Desde los primeros compases, la percusión marcó el pulso de la noche. La brisa nocturna y los últimos rayos del atardecer se entremezclaron con los acordes que hicieron famosa a la banda a finales de los años 80, cuando su proyecto se consolidó como uno de los grandes referentes de la música tropical en Uruguay.
El público —multigeneracional, entusiasta, expectante— recibió con gritos y aplausos a Gerardo Nieto, Yesty Prieto y Miguel Ángel Cufós, pilares del grupo que celebra ya más de tres décadas de historia. La impresión fue la de estar ante una verdadera fiesta: cada canción encendía sonrisas y convertía al Teatro de Verano en una pista de baile.
El repertorio, amplio y vibrante, recorrió clásicos que hicieron bailar a varias generaciones —temas que ya forman parte del imaginario popular— y pasajes en los que la audiencia se levantó de sus asientos para dejarse llevar por el ritmo.

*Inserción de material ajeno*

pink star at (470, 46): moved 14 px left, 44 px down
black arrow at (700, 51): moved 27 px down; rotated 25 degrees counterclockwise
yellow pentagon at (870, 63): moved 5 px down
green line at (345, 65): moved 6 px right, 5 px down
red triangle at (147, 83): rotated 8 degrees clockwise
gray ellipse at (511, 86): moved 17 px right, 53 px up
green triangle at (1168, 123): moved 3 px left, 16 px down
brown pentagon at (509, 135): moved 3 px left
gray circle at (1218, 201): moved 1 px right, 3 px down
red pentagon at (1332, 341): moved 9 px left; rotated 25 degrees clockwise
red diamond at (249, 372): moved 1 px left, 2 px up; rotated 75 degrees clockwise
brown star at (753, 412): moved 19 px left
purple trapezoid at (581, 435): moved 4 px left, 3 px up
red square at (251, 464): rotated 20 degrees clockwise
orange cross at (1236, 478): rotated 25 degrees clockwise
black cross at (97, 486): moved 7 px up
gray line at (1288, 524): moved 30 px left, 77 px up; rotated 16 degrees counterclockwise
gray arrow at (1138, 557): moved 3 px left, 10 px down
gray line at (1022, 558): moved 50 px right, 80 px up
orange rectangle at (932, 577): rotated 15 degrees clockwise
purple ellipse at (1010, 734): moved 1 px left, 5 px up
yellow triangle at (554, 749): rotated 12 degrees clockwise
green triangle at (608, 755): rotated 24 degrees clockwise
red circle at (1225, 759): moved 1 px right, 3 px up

Hubo instantes de emoción, de baile sin reservas y de coros al unísono que volvieron a confirmar, una vez más, por qué Karibe con K se mantiene vigente y arraigada en el corazón de tanta gente.

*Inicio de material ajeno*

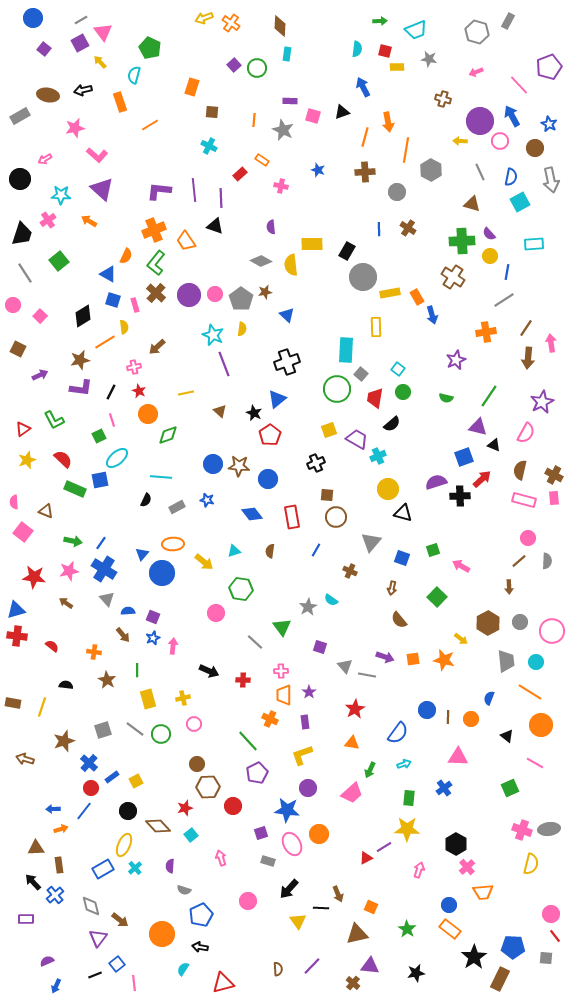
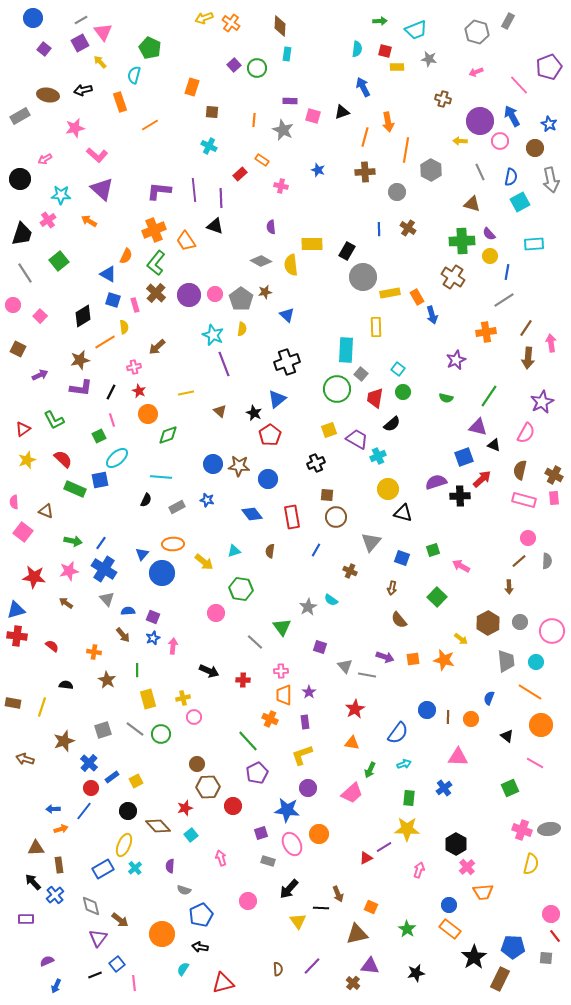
pink circle at (194, 724): moved 7 px up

La noche también tuvo instancias especiales, con invitados que aportaron matices únicos a la velada y dejaron postales memorables, como cuando ingresó Fabián “Fata” Delgado para cantar La Piscina, o la exquisita versión de A Fuego Lento interpretada por Carlos “Chacho” Ramos. El público respondió con entusiasmo a cada aparición, celebrando una conexión que se ha fortalecido con el paso de los años entre la banda y quienes la siguen desde siempre.
Canciones que son himnos del género, como Polvo de Estrellas o La Puerta —entre tantas otras—, se alternaron con otros pasajes del repertorio, y hasta con la intervención de Gastón “El Rusito” González, que sorprendieron por su frescura y fuerza sobre el escenario.
Lo que se vivió en el Teatro de Verano fue más que un concierto: fueron casi tres horas de celebración de una trayectoria y de un fenómeno cultural que ha trascendido décadas y ha sabido reinventarse sin perder su identidad. En cada acorde, Karibe con K reafirmó su lugar como parte esencial de la banda sonora popular uruguaya y dejó otra huella imborrable en quienes eligieron bailar, cantar y vibrar en una nueva noche para el recuerdo.